━━━ SUPPLIED RECORDS

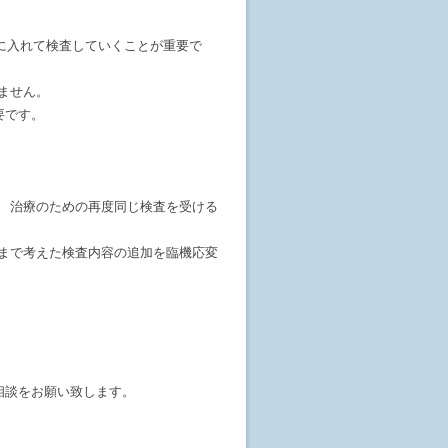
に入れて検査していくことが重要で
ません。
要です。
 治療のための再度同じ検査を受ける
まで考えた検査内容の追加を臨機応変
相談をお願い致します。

━━━━━━

**WORK REQUEST:** Each entry should appear again exactly as written, pictures excluded.

**SOLUTION TO THE EXERCISE:**
に入れて検査していくことが重要で
ません。
要です。
 治療のための再度同じ検査を受ける
まで考えた検査内容の追加を臨機応変
相談をお願い致します。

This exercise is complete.